Canada's hotly debated seal hunt starts

Sunday, March 26, 2006

GULF OF ST. LAWRENCE -- Sealers took to the thawing ice floes off the Atlantic Ocean on Saturday, the first day of Canada's contentious seal hunt, confronting animal rights activists who claim the annual cull is cruel.

Reporters and activists tried to get as close as permitted to the hunt on the Gulf of St. Lawrence, but their presence infuriated sealers hunting for scarce animals on small, drifting ice pans.

The fishermen in the isolated island communities of Quebec and Newfoundland say the hunt supplements their meager winter incomes. They resent animal-rights activists, who they say have little understanding of their centuries-old traditions.

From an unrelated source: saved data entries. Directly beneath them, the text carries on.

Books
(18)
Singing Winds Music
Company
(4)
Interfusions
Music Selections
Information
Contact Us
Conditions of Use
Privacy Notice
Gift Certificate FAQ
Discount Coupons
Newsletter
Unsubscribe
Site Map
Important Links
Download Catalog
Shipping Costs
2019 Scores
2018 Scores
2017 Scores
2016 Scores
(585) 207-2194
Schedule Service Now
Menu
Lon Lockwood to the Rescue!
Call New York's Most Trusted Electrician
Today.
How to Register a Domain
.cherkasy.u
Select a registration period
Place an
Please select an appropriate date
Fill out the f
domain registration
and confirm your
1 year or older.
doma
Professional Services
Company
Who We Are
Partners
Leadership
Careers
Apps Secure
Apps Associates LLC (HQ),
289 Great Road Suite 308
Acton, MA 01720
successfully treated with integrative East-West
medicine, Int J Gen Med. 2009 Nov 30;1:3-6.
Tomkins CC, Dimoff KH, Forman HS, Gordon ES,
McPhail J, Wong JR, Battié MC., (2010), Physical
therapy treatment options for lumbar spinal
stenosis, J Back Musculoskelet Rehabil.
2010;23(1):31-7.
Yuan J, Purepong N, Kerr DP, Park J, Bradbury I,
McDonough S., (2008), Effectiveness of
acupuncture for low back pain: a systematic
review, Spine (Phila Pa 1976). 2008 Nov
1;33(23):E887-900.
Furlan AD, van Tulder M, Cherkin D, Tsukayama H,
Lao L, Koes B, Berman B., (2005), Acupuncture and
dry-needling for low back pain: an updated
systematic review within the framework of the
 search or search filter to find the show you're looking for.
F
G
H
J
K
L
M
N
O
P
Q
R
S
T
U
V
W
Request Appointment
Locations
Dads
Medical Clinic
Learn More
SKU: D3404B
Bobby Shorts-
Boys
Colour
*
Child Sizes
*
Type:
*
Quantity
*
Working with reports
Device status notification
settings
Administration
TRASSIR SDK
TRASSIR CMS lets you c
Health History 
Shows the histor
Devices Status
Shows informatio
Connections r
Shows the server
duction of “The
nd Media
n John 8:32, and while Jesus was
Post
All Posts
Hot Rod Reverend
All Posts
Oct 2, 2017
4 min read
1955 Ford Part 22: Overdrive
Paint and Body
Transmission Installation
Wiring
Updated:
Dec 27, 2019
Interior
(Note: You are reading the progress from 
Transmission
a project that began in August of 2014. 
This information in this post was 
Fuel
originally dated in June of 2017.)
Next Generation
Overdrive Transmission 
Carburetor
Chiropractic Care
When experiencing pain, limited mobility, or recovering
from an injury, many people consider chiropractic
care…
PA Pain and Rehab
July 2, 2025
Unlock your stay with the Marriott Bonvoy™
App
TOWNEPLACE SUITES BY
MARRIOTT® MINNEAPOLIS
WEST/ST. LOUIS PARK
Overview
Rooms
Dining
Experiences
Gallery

The hunt brought $14.5 million in revenue last year, after some 325,000 seals were slaughtered. Fishermen sell their pelts, mostly for the fashion industry in Norway, Russia and China, as well as blubber for oil, earning about $60 per seal.

The federal government maintains Canada's seal population is healthy and abundant, with a population of nearly 6 million in the Arctic north and maritime provinces.

Regulations require the sealers to quickly kill the seals with a pick or bullet to the brain. The pups also must be over 2-3 weeks old and have shed their white downy fur before being killed.

Mark Small, president of the Northeast Coast Sealers Coop, has been sealing off Newfoundland for about 40 years. He said the activists do not understand how important the hunt is to family fishermen.

"I think the Canadian public realizes these are coastal people who live off the sea and depend on the hunt to survive in small communities where the fish stocks are not there," Small told the AP in a telephone interview from St. Johns.

Animal rights activists claim the fishermen often skin the seals alive or leave some pups to die if they are not immediately knocked unconscious.

The Humane Society has had high-profile allies in celebrities like Paul McCartney and his wife, Heather Mills McCartney, who traveled to the Gulf of St. Lawrence two weeks ago to pose with the newborn pups.